Required work:
In the entries below, tally the lines that contain the string "ZÉRO", then state that number alone.

[Saved data entries]
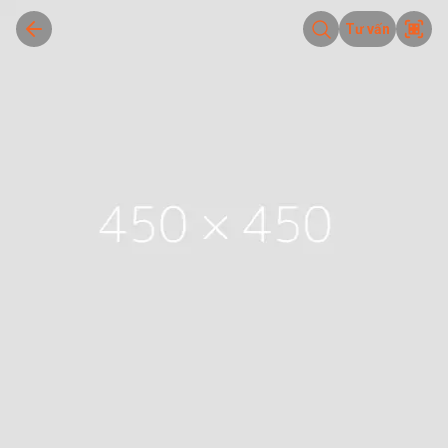
Tư vấn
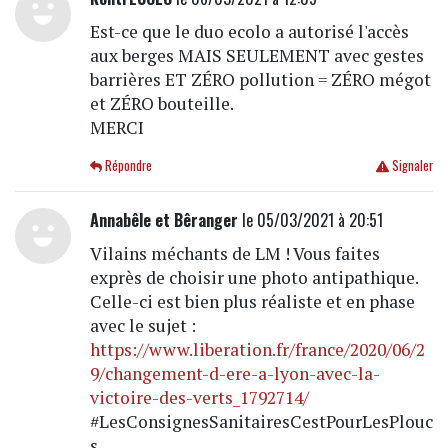
Est-ce que le duo ecolo a autorisé l'accès
aux berges MAIS SEULEMENT avec gestes
barrières ET ZÉRO pollution = ZÉRO mégot
et ZÉRO bouteille.
MERCI
Répondre
Signaler
Annabêle et Bêranger
le 05/03/2021 à 20:51
Vilains méchants de LM ! Vous faites
exprès de choisir une photo antipathique.
Celle-ci est bien plus réaliste et en phase
avec le sujet :
https://www.liberation.fr/france/2020/06/2
9/changement-d-ere-a-lyon-avec-la-
victoire-des-verts_1792714/
#LesConsignesSanitairesCestPourLesPlouc
s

Answer section:
2